Kendime şahit olduğum gibi, bir adaletsizlik gördüğünde, konuştu ve başkalarını hakikat için doğru savaşlara götürdü. Kamusal söylemin kabalaştığı bir dönemde Oz, cesaretin gaddarlığı gerektirmediğini göstermek için sektörler arasında çalıştı.
Ormanı yakmadan kendi yolunu kesti.
UPS bugün ”Eski CEO Oz Nelson’ı Anmak” konulu şirket sayfasından bir paylaşım yaptı ve şöyle dedi:
Bugün, 1990’dan 1996’ya kadar CEO’muz olan ve gerçekten vizyon sahibi bir lider olan Oz Nelson’ın yasını tutuyoruz.
Oz, hizmet tekliflerini agresif bir şekilde genişleterek ve dünya çapındaki müşterileri birbirine bağlayarak şirketimizin küresel bir lojistik güç merkezine dönüşmesine yardımcı oldu.
1959’da satış ve servis temsilcisi olarak başlayan Oz, CEO olarak görevi devraldığında şirkette otuz yıldan fazla zaman geçirmişti ve müşteri ihtiyaçlarının ne kadar hızlı değiştiğini anlamıştı.
Oz, gerçek zamanlı paket izleme sistemlerimiz ve sürücülerimizin bugün kullandığı elde taşınabilir tarama cihazları gibi yenilikçi teknolojileri destekledi.
Ayrıca, uzmanlığımızı kalıcı olarak paket teslimatının ötesine genişleterek ve mevcut müşteri önceliği stratejimizin yolunu açarak lojistik dünyasına girmemize öncülük etti.
Oz’u kalbiyle yönettiği için de hatırlıyoruz.

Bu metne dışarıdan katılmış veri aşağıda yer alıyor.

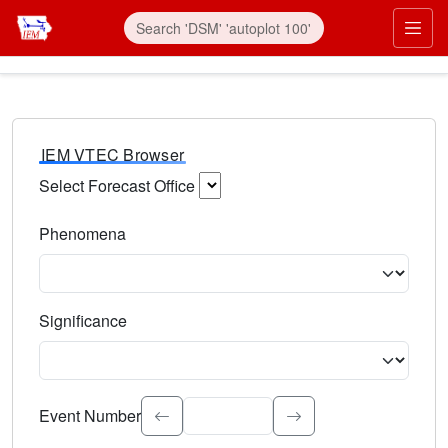
IEM VTEC Browser
Select Forecast Office
Choose a National Weather Service Forecast Office. Type 
Phenomena
Select the weather event type. Type to search.
Significance
Select the event significance. Type to search.
Event Number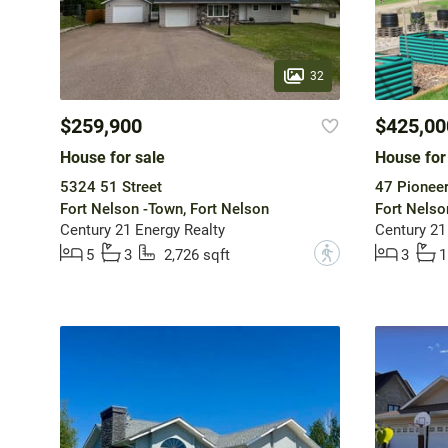
32
$259,900
$425,00
House for sale
House for
5324 51 Street
47 Pionee
Fort Nelson -Town, Fort Nelson
Fort Nelso
Century 21 Energy Realty
Century 21
?
5
3
2,726 sqft
3
1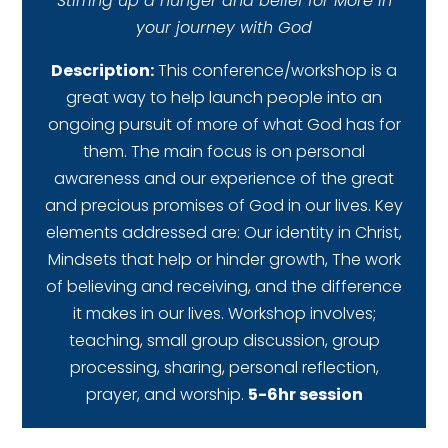
Stirring up a hunger and belief for More in
your journey with God
Description:
This conference/workshop is a
great way to help launch people into an
ongoing pursuit of more of what God has for
them. The main focus is on personal
awareness and our experience of the great
and precious promises of God in our lives. Key
elements addressed are: Our identity in Christ,
Mindsets that help or hinder growth, The work
of believing and receiving, and the difference
it makes in our lives. Workshop involves;
teaching, small group discussion, group
processing, sharing, personal reflection,
prayer, and worship.
5-6hr session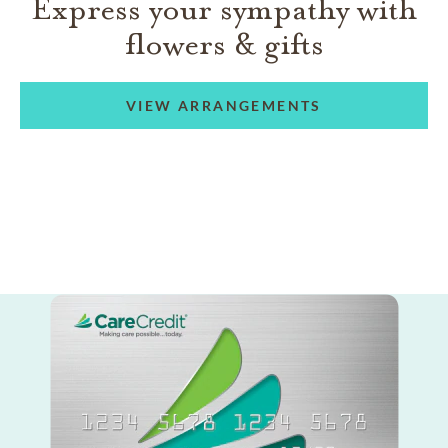
Express your sympathy with
flowers & gifts
VIEW ARRANGEMENTS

Dünyanın dört bir yanındaki insanlara (UPS çalışanları ve müşteriler) ve yaşadığımız ve hizmet verdiğimiz topluluklara derinden bağlıydı ve şirketin hayırsever ve gönüllü çabalarını yeni zirvelere taşıdı.

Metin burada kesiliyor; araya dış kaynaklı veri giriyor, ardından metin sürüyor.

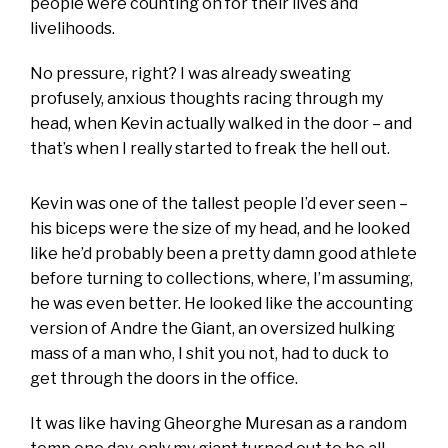
people were counting on for their lives and
livelihoods.
No pressure, right? I was already sweating
profusely, anxious thoughts racing through my
head, when Kevin actually walked in the door – and
that’s when I really started to freak the hell out.
Kevin was one of the tallest people I’d ever seen –
his biceps were the size of my head, and he looked
like he’d probably been a pretty damn good athlete
before turning to collections, where, I’m assuming,
he was even better. He looked like the accounting
version of Andre the Giant, an oversized hulking
mass of a man who, I shit you not, had to duck to
get through the doors in the office.
It was like having Gheorghe Muresan as a random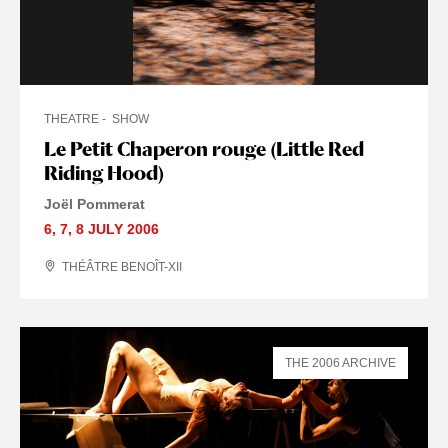
THEATRE
SHOW
Le Petit Chaperon rouge (Little Red
Riding Hood)
Joël Pommerat
6
,
7
,
8 JULY
2006
THÉÂTRE BENOÎT-XII
THE 2006 ARCHIVE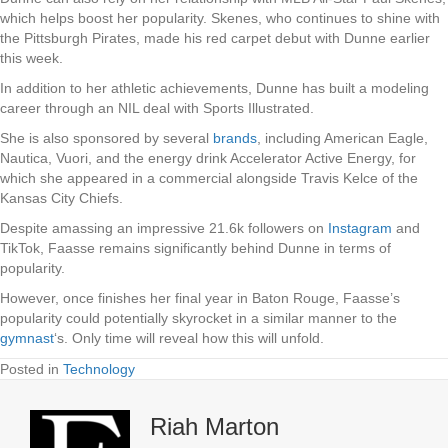
which helps boost her popularity. Skenes, who continues to shine with
the Pittsburgh Pirates, made his red carpet debut with Dunne earlier
this week.
In addition to her athletic achievements, Dunne has built a modeling
career through an NIL deal with Sports Illustrated.
She is also sponsored by several
brands
, including American Eagle,
Nautica, Vuori, and the energy drink Accelerator Active Energy, for
which she appeared in a commercial alongside Travis Kelce of the
Kansas City Chiefs.
Despite amassing an impressive 21.6k followers on
Instagram
and
TikTok, Faasse remains significantly behind Dunne in terms of
popularity.
However, once finishes her final year in Baton Rouge, Faasse’s
popularity could potentially skyrocket in a similar manner to the
gymnast
‘s. Only time will reveal how this will unfold.
Posted in
Technology
Riah Marton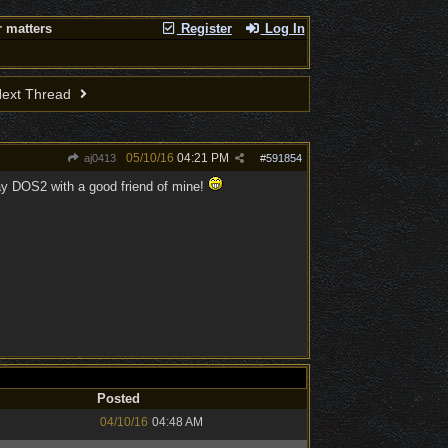
 matters
Register
Log In
ext Thread
05/10/16
04:21 PM
aj0413
#
591854
play DOS2 with a good friend of mine!
Posted
04/10/16
04:48 AM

Oz, CDC, Carter Center, United Way of America ve Annie E. Casey Foundation dahil olmak üzere çok sayıda kar amacı gütmeyen kuruluşta liderlik rollerinde görev yaptı ve Kentucky’deki eğitim reformuna önemli katkılarda bulundu.
Örnek liderliği için Oz’a şükran borçluyuz ve bu zor dönemde ailesine ve sevenlerine en derin başsağlığı dileklerimizi sunuyoruz.
Arkasında bıraktığı kalıcı mirası hatırlarken düşüncelerimiz onlarla birlikte.